By Tim Sakahara - bio | email

HONOLULU (HawaiiNewsNow) - The civil unions question isn't on the ballot and supporters don't want it to be. They have other plans and the new Hawaii News Now Star Advertiser poll shows they're gaining support.

In 1998 same sex marriage was banned in Hawaii and the pro-traditional marriage side had a wide margin of support, but now it appears the pro-civil union side has taken the lead.

Earlier this year lawmakers passed House Bill 444, the civil unions bill. Then the governor vetoed it. The bill extends the same rights, benefits, protections and responsibilities of spouses in a marriage to partners in a civil union. So we asked voters do you generally support or oppose the civil unions bill?
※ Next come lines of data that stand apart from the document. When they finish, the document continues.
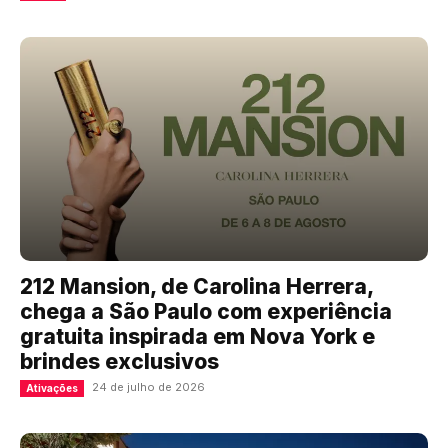
212 Mansion, de Carolina Herrera,
chega a São Paulo com experiência
gratuita inspirada em Nova York e
brindes exclusivos
24 de julho de 2026
Ativações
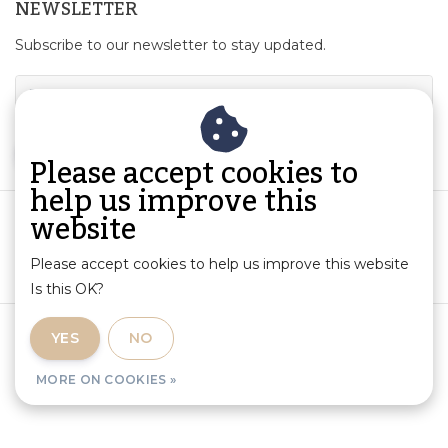
NEWSLETTER
Subscribe to our newsletter to stay updated.
SUBSCRIBE
Please accept cookies to
help us improve this
website
Please accept cookies to help us improve this website
Is this OK?
Terms and Conditions
|
Product Information and Liability
|
YES
NO
Privacy Policy
|
RSS Feed
MORE ON COOKIES »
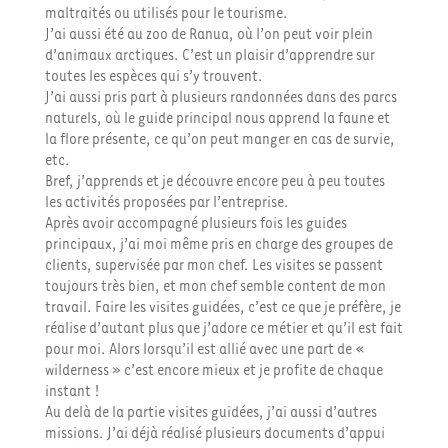
maltraités ou utilisés pour le tourisme.
J’ai aussi été au zoo de Ranua, où l’on peut voir plein
d’animaux arctiques. C’est un plaisir d’apprendre sur
toutes les espèces qui s’y trouvent.
J’ai aussi pris part à plusieurs randonnées dans des parcs
naturels, où le guide principal nous apprend la faune et
la flore présente, ce qu’on peut manger en cas de survie,
etc.
Bref, j’apprends et je découvre encore peu à peu toutes
les activités proposées par l’entreprise.
Après avoir accompagné plusieurs fois les guides
principaux, j’ai moi même pris en charge des groupes de
clients, supervisée par mon chef. Les visites se passent
toujours très bien, et mon chef semble content de mon
travail. Faire les visites guidées, c’est ce que je préfère, je
réalise d’autant plus que j’adore ce métier et qu’il est fait
pour moi. Alors lorsqu’il est allié avec une part de «
wilderness » c’est encore mieux et je profite de chaque
instant !
Au delà de la partie visites guidées, j’ai aussi d’autres
missions. J’ai déjà réalisé plusieurs documents d’appui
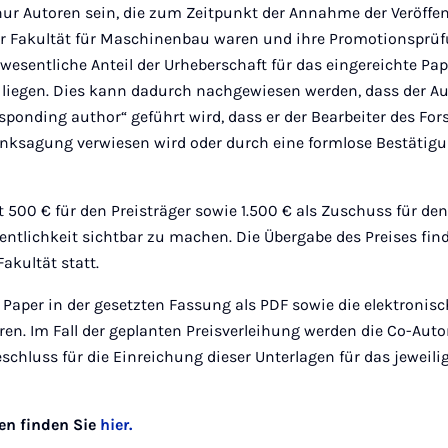
nur Autoren sein, die zum Zeitpunkt der Annahme der Veröffe
der Fakultät für Maschinenbau waren und ihre Promotionsprü
 wesentliche Anteil der Urheberschaft für das eingereichte P
 liegen. Dies kann dadurch nachgewiesen werden, dass der Au
responding author“ geführt wird, dass er der Bearbeiter des F
Danksagung verwiesen wird oder durch eine formlose Bestätigu
t 500 € für den Preisträger sowie 1.500 € als Zuschuss für den
fentlichkeit sichtbar zu machen. Die Übergabe des Preises f
akultät statt.
 Paper in der gesetzten Fassung als PDF sowie die elektroni
en. Im Fall der geplanten Preisverleihung werden die Co-Auto
schluss für die Einreichung dieser Unterlagen für das jeweil
en finden Sie
hier.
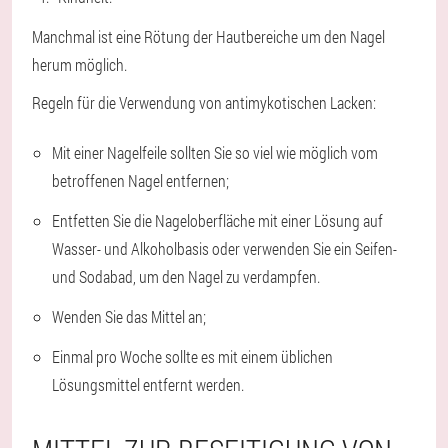
Manchmal ist eine Rötung der Hautbereiche um den Nagel
herum möglich.
Regeln für die Verwendung von antimykotischen Lacken:
Mit einer Nagelfeile sollten Sie so viel wie möglich vom
betroffenen Nagel entfernen;
Entfetten Sie die Nageloberfläche mit einer Lösung auf
Wasser- und Alkoholbasis oder verwenden Sie ein Seifen-
und Sodabad, um den Nagel zu verdampfen.
Wenden Sie das Mittel an;
Einmal pro Woche sollte es mit einem üblichen
Lösungsmittel entfernt werden.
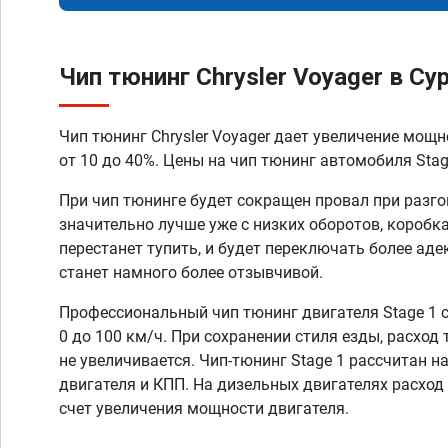
Чип тюнинг Chrysler Voyager в Су
Чип тюнинг Chrysler Voyager дает увеличение мощ
от 10 до 40%. Цены на чип тюнинг автомобиля Stage
При чип тюнинге будет сокращен провал при разго
значительно лучше уже с низких оборотов, коробк
перестанет тупить, и будет переключать более аде
станет намного более отзывчивой.
Профессиональный чип тюнинг двигателя Stage 1 
0 до 100 км/ч. При сохранении стиля езды, расход
не увеличивается. Чип-тюнинг Stage 1 рассчитан н
двигателя и КПП. На дизельных двигателях расход
счет увеличения мощности двигателя.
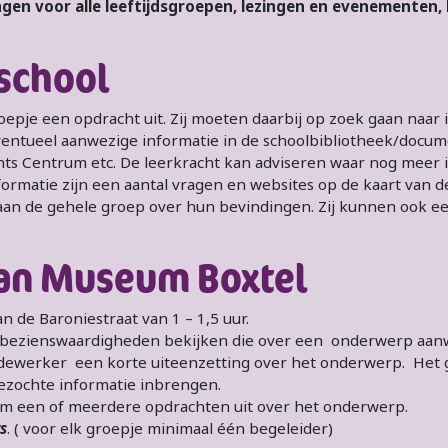
gen voor alle leeftijdsgroepen, lezingen en evenementen,
school
epje een opdracht uit. Zij moeten daarbij op zoek gaan naar
entueel aanwezige informatie in de schoolbibliotheek/docume
nts Centrum etc. De leerkracht kan adviseren waar nog meer i
formatie zijn een aantal vragen en websites op de kaart van
g uit aan de gehele groep over hun bevindingen. Zij k
n Museum Boxtel
de Baroniestraat van 1 – 1,5 uur.
 bezienswaardigheden bekijken die over een onderwerp aanw
dewerker een korte uiteenzetting over het onderwerp. Het 
gezochte informatie inbrengen.
eum een of meerdere opdrachten uit over het onderwerp.
s
. ( voor elk groepje minimaal één begeleider)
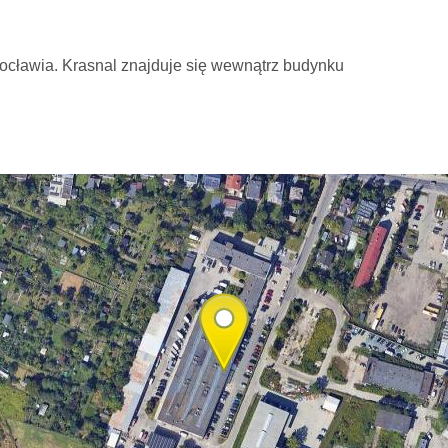
ocławia. Krasnal znajduje się wewnątrz budynku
The responses showed 48 percent support, 44 percent oppose and 9 percent don't know or refused.

"I think it's not a true indication of how Hawaii people and Hawaii citizens and voters feel," said Nacia Blom, Hawaiian Values.

"At least what I can draw from this is that people are basing their decisions on knowledge and information as opposed to fear so it's promising," said Valerie Smith, Equality Hawaii Co-Chair.

Supporters say they have no desire to get the issue put to a public vote like Governor Lingle wants. Instead they'll push lawmakers to pass the bill outright again next session.

"We've already passed this bill once so we could pass it again and we passed it pretty solidly. Civil unions would currently be the law in Hawaii if it weren't for Linda Lingle," said Alan Spector, Equality Hawaii Co-Chair.

"People will always fall in love. People will always want to form communities together so until the human condition changes civil unions and same sex equality is inevitable," said Smith.

Opponents vow not to be surprised again. They take exception to how the bill was passed on the last day as the last item of the legislative session in what they call a sneak attack on the democratic process. Furthermore, Blom doesn't see civil unions as a civil right.

"It opens up a Pandora's box of legal issues. You've got to understand that if you allow this who's to say two brothers can't have this issue. I've got two aunts who have lived together for a really long time how come they can't, they've never fought for this kind of thing. I don't think it's a civil rights issue at all," said Blom.